◆ TASK ITEM ◆
Will you write out the data exactly, excluding every picture?

◆ RECORDS FOR THE EXERCISE ◆
┄┄┄┄┄┄┄┄┄┄

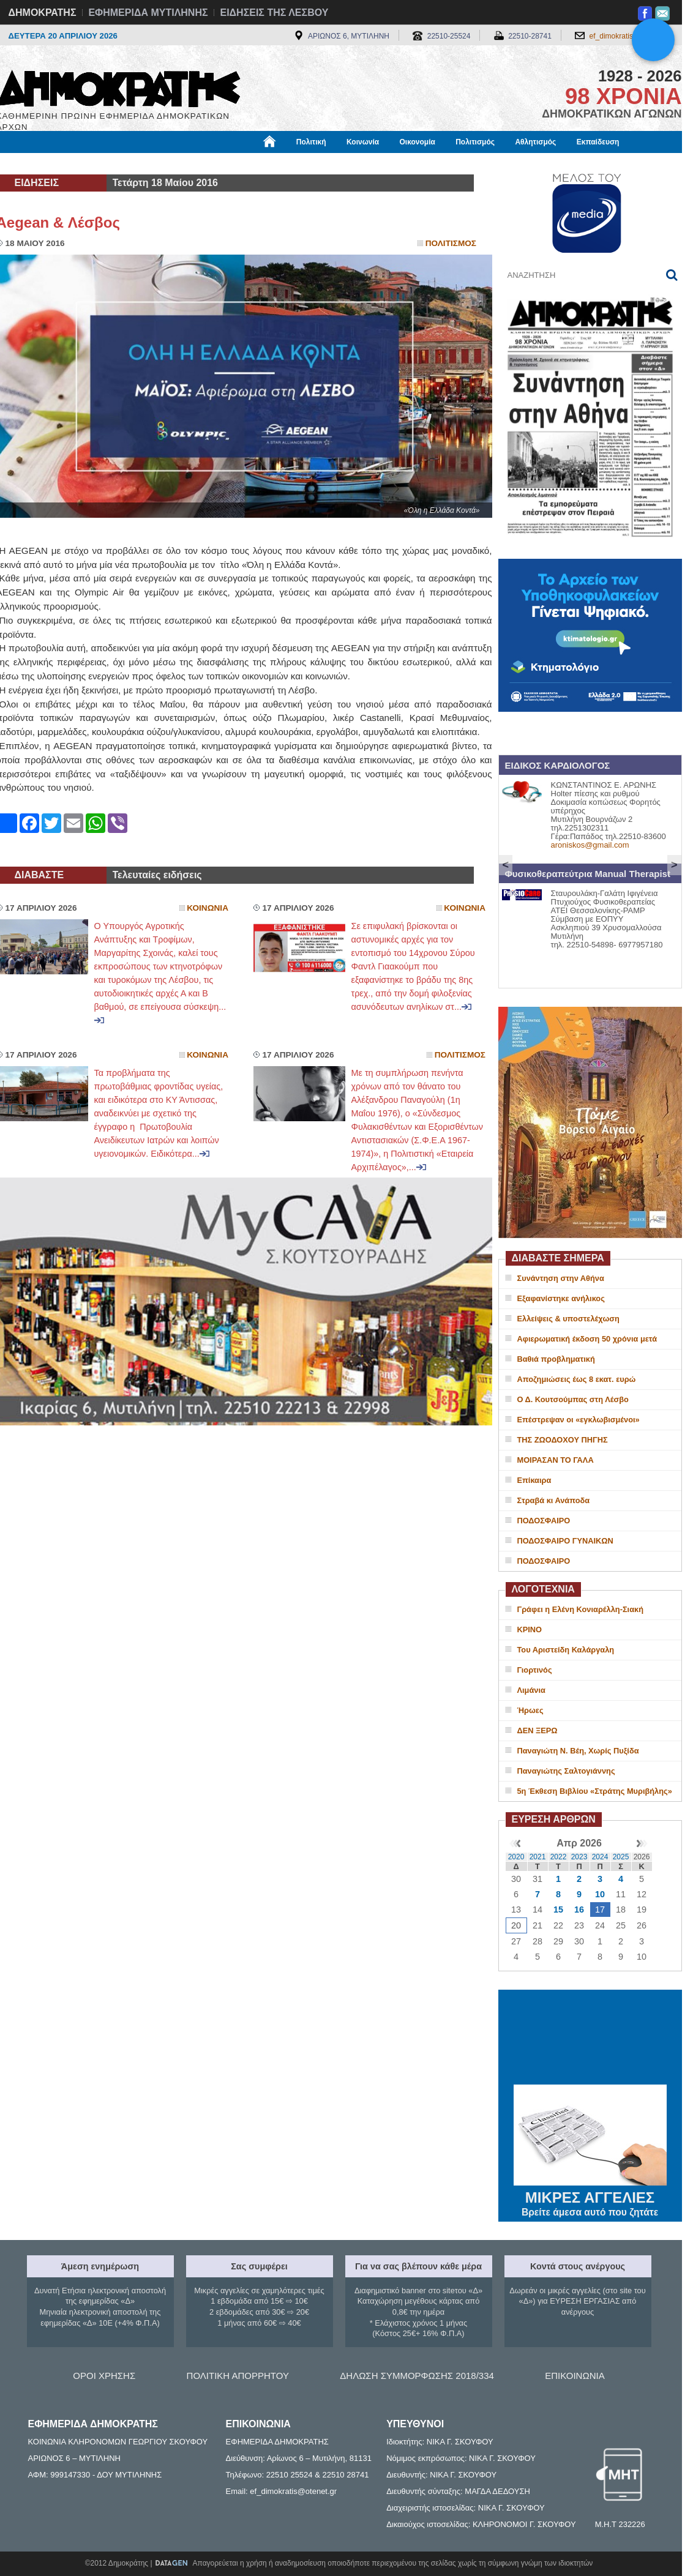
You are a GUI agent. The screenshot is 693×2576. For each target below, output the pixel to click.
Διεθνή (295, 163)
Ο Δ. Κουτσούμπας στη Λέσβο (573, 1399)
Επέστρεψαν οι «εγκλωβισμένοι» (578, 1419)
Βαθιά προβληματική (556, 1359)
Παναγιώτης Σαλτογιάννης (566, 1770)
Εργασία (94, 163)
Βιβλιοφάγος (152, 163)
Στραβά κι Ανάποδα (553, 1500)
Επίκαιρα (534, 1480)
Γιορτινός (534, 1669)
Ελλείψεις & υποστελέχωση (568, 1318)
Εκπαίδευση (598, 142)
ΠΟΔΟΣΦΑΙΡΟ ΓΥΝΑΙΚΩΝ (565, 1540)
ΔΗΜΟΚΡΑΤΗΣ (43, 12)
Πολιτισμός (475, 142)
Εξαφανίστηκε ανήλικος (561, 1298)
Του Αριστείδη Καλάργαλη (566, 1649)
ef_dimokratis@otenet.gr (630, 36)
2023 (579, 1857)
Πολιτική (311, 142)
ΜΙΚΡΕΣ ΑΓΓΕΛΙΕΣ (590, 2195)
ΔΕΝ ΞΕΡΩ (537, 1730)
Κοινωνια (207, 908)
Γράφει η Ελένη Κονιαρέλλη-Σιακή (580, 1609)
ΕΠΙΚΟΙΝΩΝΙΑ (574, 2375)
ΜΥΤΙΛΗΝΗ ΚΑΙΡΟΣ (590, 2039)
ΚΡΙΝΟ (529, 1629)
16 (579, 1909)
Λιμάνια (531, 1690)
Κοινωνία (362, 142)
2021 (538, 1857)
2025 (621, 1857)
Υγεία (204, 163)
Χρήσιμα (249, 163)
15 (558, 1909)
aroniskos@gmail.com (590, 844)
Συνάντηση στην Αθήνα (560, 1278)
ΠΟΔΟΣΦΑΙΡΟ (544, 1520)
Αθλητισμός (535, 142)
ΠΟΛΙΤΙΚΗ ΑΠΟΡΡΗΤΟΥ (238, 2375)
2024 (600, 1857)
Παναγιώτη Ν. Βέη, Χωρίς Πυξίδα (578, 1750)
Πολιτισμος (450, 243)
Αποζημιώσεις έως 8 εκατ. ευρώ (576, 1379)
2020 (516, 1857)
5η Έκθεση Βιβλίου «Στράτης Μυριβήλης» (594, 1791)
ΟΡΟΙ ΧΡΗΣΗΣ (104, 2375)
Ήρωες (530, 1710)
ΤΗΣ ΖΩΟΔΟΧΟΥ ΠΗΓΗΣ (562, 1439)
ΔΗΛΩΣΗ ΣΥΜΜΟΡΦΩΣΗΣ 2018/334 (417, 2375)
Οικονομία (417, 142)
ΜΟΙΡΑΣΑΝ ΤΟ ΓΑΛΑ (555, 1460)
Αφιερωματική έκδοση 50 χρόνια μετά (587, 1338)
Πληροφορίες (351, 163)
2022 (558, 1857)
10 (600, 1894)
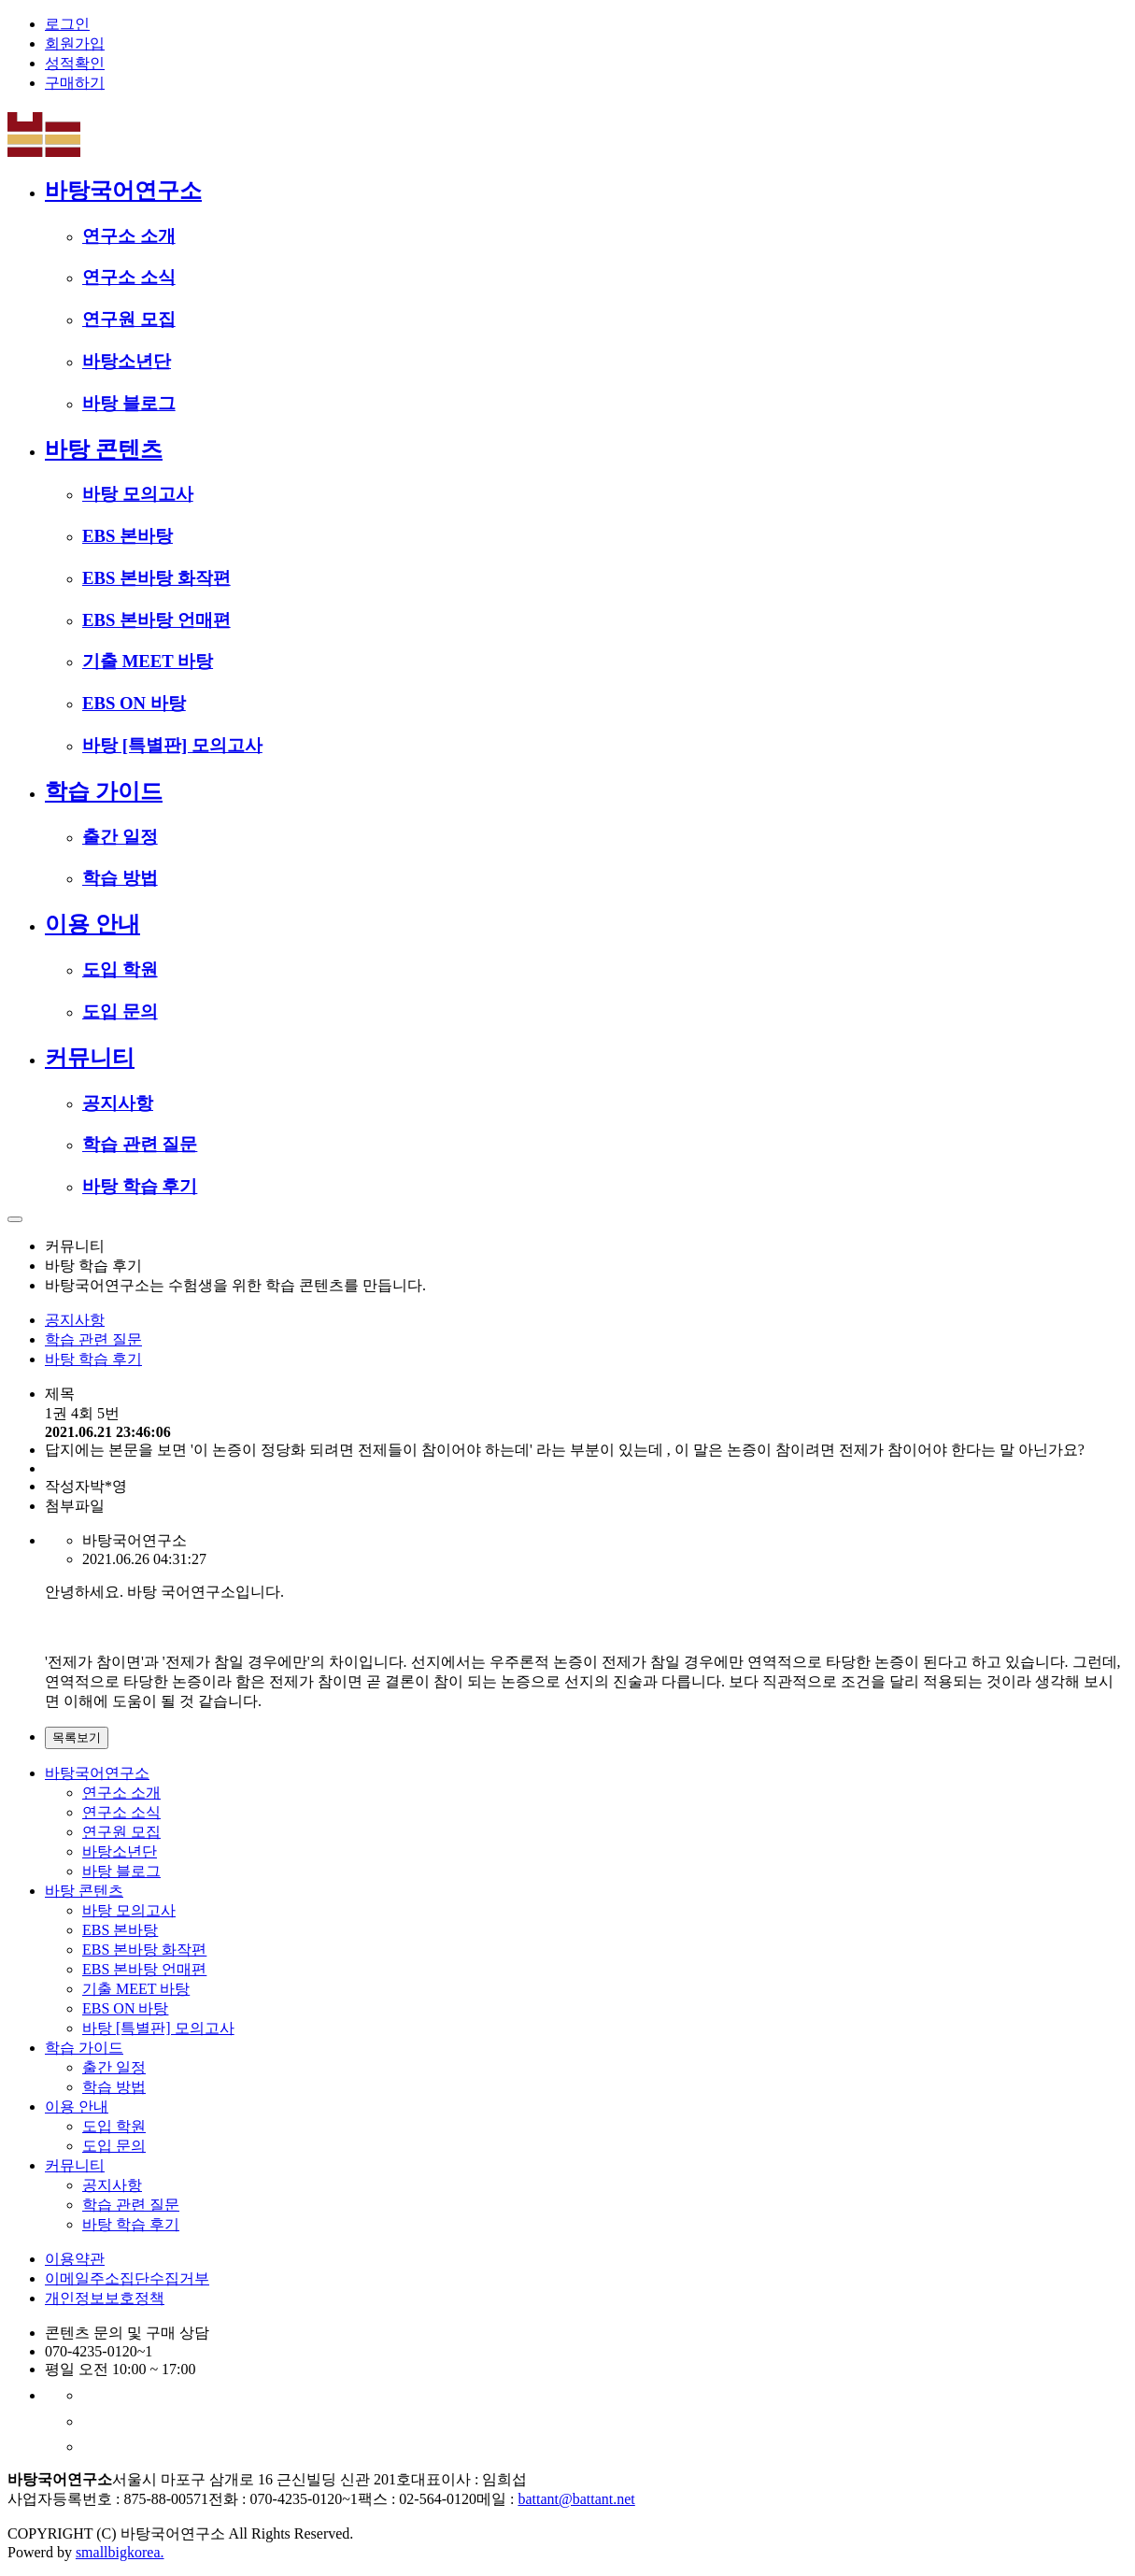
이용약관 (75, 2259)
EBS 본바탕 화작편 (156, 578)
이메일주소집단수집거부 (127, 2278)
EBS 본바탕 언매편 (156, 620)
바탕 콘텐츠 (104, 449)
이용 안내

┄┄┄┄┄┄┄┄┄┄

◆ YOUR RESPONSE ◆
You are a GUI agent. The screenshot is 693×2576. For each target below, output the pixel to click.
Διεθνή (295, 163)
Ο Δ. Κουτσούμπας στη Λέσβο (573, 1399)
Επέστρεψαν οι «εγκλωβισμένοι» (578, 1419)
Βαθιά προβληματική (556, 1359)
Παναγιώτης Σαλτογιάννης (566, 1770)
Εργασία (94, 163)
Βιβλιοφάγος (152, 163)
Στραβά κι Ανάποδα (553, 1500)
Επίκαιρα (534, 1480)
Γιορτινός (534, 1669)
Ελλείψεις & υποστελέχωση (568, 1318)
Εκπαίδευση (598, 142)
ΠΟΔΟΣΦΑΙΡΟ ΓΥΝΑΙΚΩΝ (565, 1540)
ΔΗΜΟΚΡΑΤΗΣ (43, 12)
Πολιτισμός (475, 142)
Εξαφανίστηκε ανήλικος (561, 1298)
Του Αριστείδη Καλάργαλη (566, 1649)
ef_dimokratis@otenet.gr (630, 36)
2023 (579, 1857)
Πολιτική (311, 142)
ΜΙΚΡΕΣ ΑΓΓΕΛΙΕΣ (590, 2195)
ΔΕΝ ΞΕΡΩ (537, 1730)
Κοινωνια (207, 908)
Γράφει η Ελένη Κονιαρέλλη-Σιακή (580, 1609)
ΕΠΙΚΟΙΝΩΝΙΑ (574, 2375)
ΜΥΤΙΛΗΝΗ ΚΑΙΡΟΣ (590, 2039)
ΚΡΙΝΟ (529, 1629)
16 (579, 1909)
Λιμάνια (531, 1690)
Κοινωνία (362, 142)
2021 (538, 1857)
2025 (621, 1857)
Υγεία (204, 163)
Χρήσιμα (249, 163)
15 (558, 1909)
aroniskos@gmail.com (590, 844)
Συνάντηση στην Αθήνα (560, 1278)
ΠΟΔΟΣΦΑΙΡΟ (544, 1520)
Αθλητισμός (535, 142)
ΠΟΛΙΤΙΚΗ ΑΠΟΡΡΗΤΟΥ (238, 2375)
2024 (600, 1857)
Παναγιώτη Ν. Βέη, Χωρίς Πυξίδα (578, 1750)
Πολιτισμος (450, 243)
Αποζημιώσεις έως 8 εκατ. ευρώ (576, 1379)
2020 (516, 1857)
5η Έκθεση Βιβλίου «Στράτης Μυριβήλης» (594, 1791)
ΟΡΟΙ ΧΡΗΣΗΣ (104, 2375)
Ήρωες (530, 1710)
ΤΗΣ ΖΩΟΔΟΧΟΥ ΠΗΓΗΣ (562, 1439)
ΔΗΛΩΣΗ ΣΥΜΜΟΡΦΩΣΗΣ 2018/334 (417, 2375)
Οικονομία (417, 142)
ΜΟΙΡΑΣΑΝ ΤΟ ΓΑΛΑ (555, 1460)
Αφιερωματική έκδοση 50 χρόνια μετά (587, 1338)
Πληροφορίες (351, 163)
2022 (558, 1857)
10 (600, 1894)
이용약관 (75, 2259)
EBS 본바탕 화작편 (156, 578)
이메일주소집단수집거부 (127, 2278)
EBS 본바탕 언매편 (156, 620)
바탕 콘텐츠 (104, 449)
이용 안내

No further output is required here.